20. februar 2014

Migration and care - intimately related aspects of Caribbean family and kinship


The "global care chain", a term coined by the American sociologist Arlie Hochschild (2000), has been used to describe the asymmetrical chain of care exchange that emerges when third world women migrate in order to care for children in the Western world, leaving their children behind to be reared by relatives, friends or neighbours. While there is no doubt that this “chain” of relations reflects a world system of severe inequality, focusing only on this clearly negative aspect of care work migration nevertheless does little justice to the complex system of social relations and cultural values in which such care relations are embedded. It is thus problematic to analyze this chain in terms of fixed notions of proper family relations in which the biological mother cares for her biological children because these values can vary both within and between societies.

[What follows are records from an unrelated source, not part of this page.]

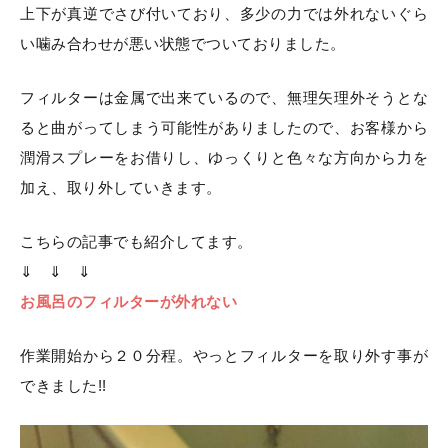
上下が真逆でさび付いており、多少の力では外れないぐら
い噛み合わせが悪い状態でついておりました。
フィルターは金属で出来ているので、無理矢理外そうとな
ると曲がってしまう可能性がありましたので、お客様から
潤滑スプレーをお借りし、ゆっくりと色々な方向から力を
加え、取り外していきます。
こちらの記事でも紹介してます。
⇓ ⇓ ⇓
お風呂のフィルターが外れない
作業開始から２０分程。やっとフィルターを取り外す事が
できました!!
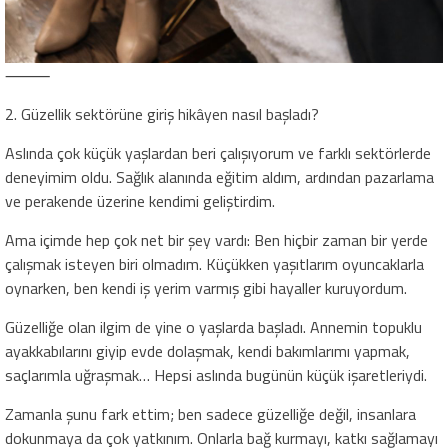
⸻
2. Güzellik sektörüne giriş hikâyen nasıl başladı?
Aslında çok küçük yaşlardan beri çalışıyorum ve farklı sektörlerde
deneyimim oldu. Sağlık alanında eğitim aldım, ardından pazarlama
ve perakende üzerine kendimi geliştirdim.
Ama içimde hep çok net bir şey vardı: Ben hiçbir zaman bir yerde
çalışmak isteyen biri olmadım. Küçükken yaşıtlarım oyuncaklarla
oynarken, ben kendi iş yerim varmış gibi hayaller kuruyordum.
Güzelliğe olan ilgim de yine o yaşlarda başladı. Annemin topuklu
ayakkabılarını giyip evde dolaşmak, kendi bakımlarımı yapmak,
saçlarımla uğraşmak… Hepsi aslında bugünün küçük işaretleriydi.
Zamanla şunu fark ettim; ben sadece güzelliğe değil, insanlara
dokunmaya da çok yatkınım. Onlarla bağ kurmayı, katkı sağlamayı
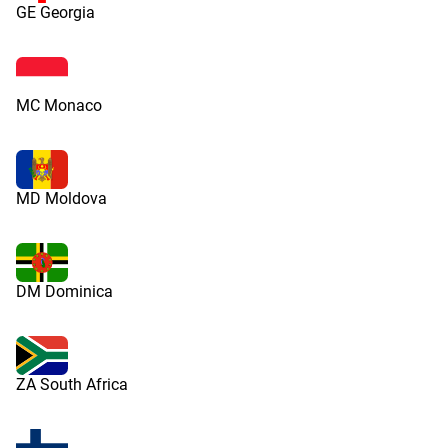
GE Georgia
MC Monaco
MD Moldova
DM Dominica
ZA South Africa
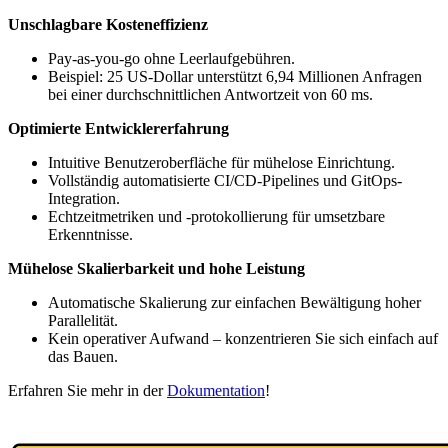
Unschlagbare Kosteneffizienz
Pay-as-you-go ohne Leerlaufgebühren.
Beispiel: 25 US-Dollar unterstützt 6,94 Millionen Anfragen
bei einer durchschnittlichen Antwortzeit von 60 ms.
Optimierte Entwicklererfahrung
Intuitive Benutzeroberfläche für mühelose Einrichtung.
Vollständig automatisierte CI/CD-Pipelines und GitOps-
Integration.
Echtzeitmetriken und -protokollierung für umsetzbare
Erkenntnisse.
Mühelose Skalierbarkeit und hohe Leistung
Automatische Skalierung zur einfachen Bewältigung hoher
Parallelität.
Kein operativer Aufwand – konzentrieren Sie sich einfach auf
das Bauen.
Erfahren Sie mehr in der
Dokumentation
!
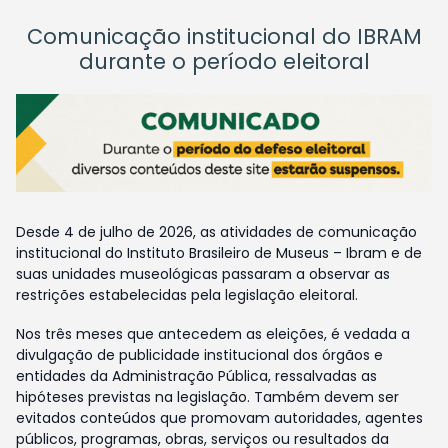
Comunicação institucional do IBRAM
durante o período eleitoral
Desde 4 de julho de 2026, as atividades de comunicação
institucional do Instituto Brasileiro de Museus – Ibram e de
suas unidades museológicas passaram a observar as
restrições estabelecidas pela legislação eleitoral.
Nos três meses que antecedem as eleições, é vedada a
divulgação de publicidade institucional dos órgãos e
entidades da Administração Pública, ressalvadas as
hipóteses previstas na legislação. Também devem ser
evitados conteúdos que promovam autoridades, agentes
públicos, programas, obras, serviços ou resultados da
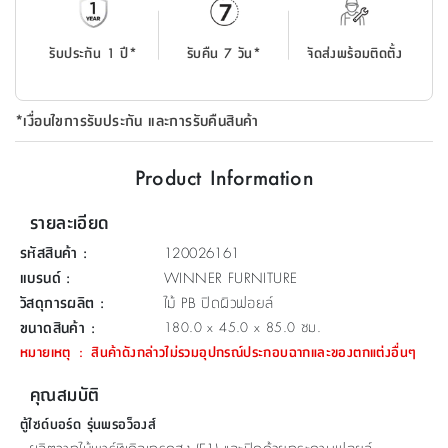
ที่
วาง
รับประกัน 1 ปี*
รับคืน 7 วัน*
จัดส่งพร้อมติดตั้ง
ของ
อเนกประสงค์
*เงื่อนไขการรับประกัน และการรับคืนสินค้า
ถัง
น้ำ
Product Information
รายละเอียด
รหัสสินค้า
:
120026161
แบรนด์
:
WINNER FURNITURE
วัสดุการผลิต
:
ไม้ PB ปิดผิวฟอยล์
ขนาดสินค้า
:
180.0 x 45.0 x 85.0 ซม.
หมายเหตุ
:
สินค้าดังกล่าวไม่รวมอุปกรณ์ประกอบฉากและของตกแต่งอื่นๆ
คุณสมบัติ
ตู้ไซด์บอร์ด รุ่นพรอว็องส์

Drawing on ethnographic research among Caribbean people, I analyze how relations of care are practiced and given meaning within the context of migration. I argue that for Caribbean women, particularly in the lower classes, care work migration does not involve a uni-directional flow of care extending to privileged families in the west. Rather it is part of a circulation of care (Baldassar and Merla in this volume) that is integral to family and kinship in Caribbean societies. This circulation of care, furthermore, is often associated with considerable physical mobility through the life course, beginning with children moving to other homes, where they help with various chores in exchange for their upkeep, and continuing with young women’s migrating to obtain the material basis of the care of children and elderly relatives who are left behind. Finally, there is a return migration to the family home to look after care dependent relatives, or migration to various destinations to provide care to close relatives and/or to receive care. From a Caribbean perspective, migration and care are therefore intimately linked and should be interpreted as a way of doing family relations in a mobile world of unequal social and economic opportunities.